Habían pasado veinte años desde la última vez que Kurtz vio a Rigby King. ¿Cuál era su apellido de casada? Algo árabe, según recordaba. Se seguía pareciendo a la Rigby que conoció en el orfanato del padre Baker y con la que se reencontró de nuevo en Tailandia. Ojos marrones, una figura llena, cabello corto y oscuro y una sonrisa tan rápida y radiante como la de la gimnasta a la que le debía su nombre.

Kemper abandonó la habitación y Rigby se acercó a la cama y alzó una mano como si fuera a apretar el hombro de Kurtz. En su lugar, agarró la baranda de metal de la cama y la zarandeó ligeramente, provocando que el brazo y la muñeca esposada de Kurtz se agitaran.

—Duerme un poco, Joe.

—Sí.

Cuando los dos policías se hubieron marchado, Singh llamó a la enfermera y le inyectaron algo en la vía.

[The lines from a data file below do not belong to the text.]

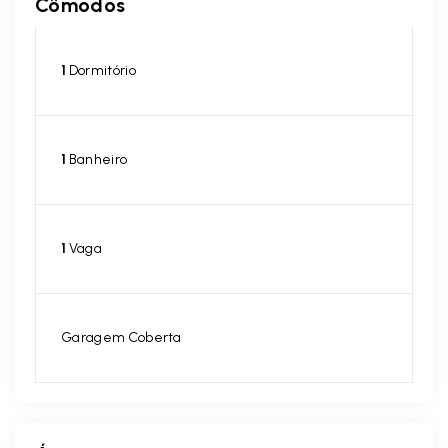
Cômodos
1
Dormitório
1
Banheiro
1
Vaga
Garagem Coberta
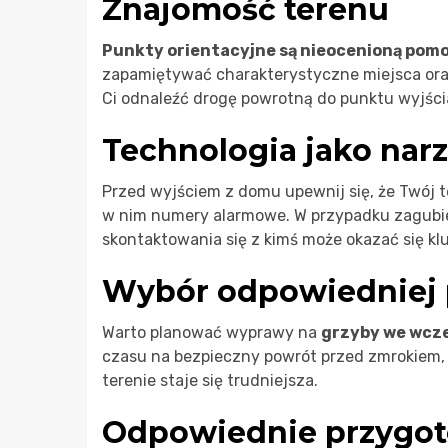
Znajomość terenu
Punkty orientacyjne są nieocenioną pomo
zapamiętywać charakterystyczne miejsca ora
Ci odnaleźć drogę powrotną do punktu wyjści
Technologia jako nar
Przed wyjściem z domu upewnij się, że Twój t
w nim numery alarmowe. W przypadku zagubie
skontaktowania się z kimś może okazać się kl
Wybór odpowiedniej 
Warto planować wyprawy na
grzyby we wcz
czasu na bezpieczny powrót przed zmrokiem, 
terenie staje się trudniejsza.
Odpowiednie przygot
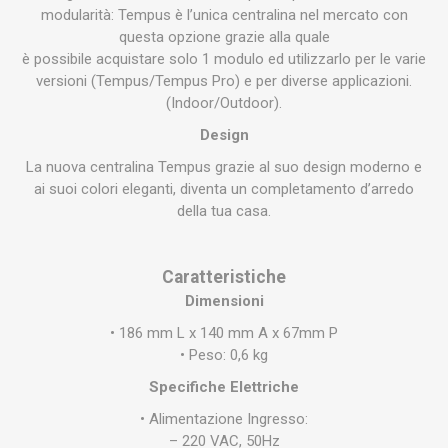
modularità: Tempus è l’unica centralina nel mercato con
questa opzione grazie alla quale
è possibile acquistare solo 1 modulo ed utilizzarlo per le varie
versioni (Tempus/Tempus Pro) e per diverse applicazioni.
(Indoor/Outdoor).
Design
La nuova centralina Tempus grazie al suo design moderno e
ai suoi colori eleganti, diventa un completamento d’arredo
della tua casa.
Caratteristiche
Dimensioni
• 186 mm L x 140 mm A x 67mm P
• Peso: 0,6 kg
Specifiche Elettriche
• Alimentazione Ingresso:
– 220 VAC, 50Hz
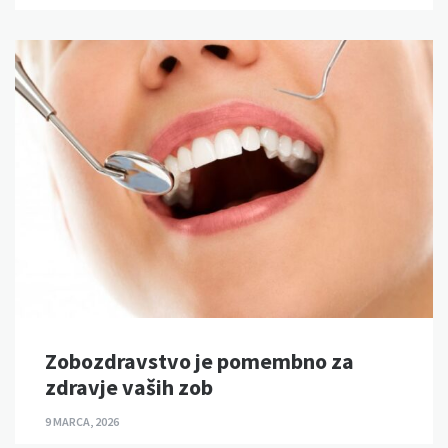
Zobozdravstvo je pomembno za
zdravje vaših zob
9 MARCA, 2026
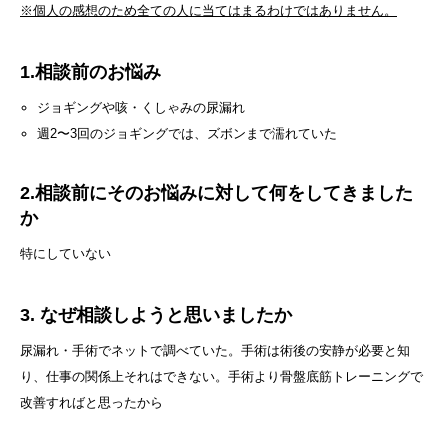
※個人の感想のため全ての人に当てはまるわけではありません。
1.相談前のお悩み
ジョギングや咳・くしゃみの尿漏れ
週2〜3回のジョギングでは、ズボンまで濡れていた
2.相談前にそのお悩みに対して何をしてきました
か
特にしていない
3. なぜ相談しようと思いましたか
尿漏れ・手術でネットで調べていた。手術は術後の安静が必要と知
り、仕事の関係上それはできない。手術より骨盤底筋トレーニングで
改善すればと思ったから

—Es algo para el dolor y un sedante suave —dijo el doctor—. Le hemos tenido semiconsciente y bajo observación el tiempo suficiente para permitirnos dejarle ahora dormir sin preocuparnos demasiado por los efectos de la conmoción.

—Sí —dijo Kurtz.

En cuanto los dos se fueron, Kurtz bajó la mano, arrancó gasas y cintas y se quitó la vía del brazo.

Joe Kurtz había visto muchas veces lo que podía pasarle a un hombre drogado e indefenso en una cama de hospital. Además, tenía mucho que pensar, sobrellevando aquel dolor, hasta que llegara la mañana.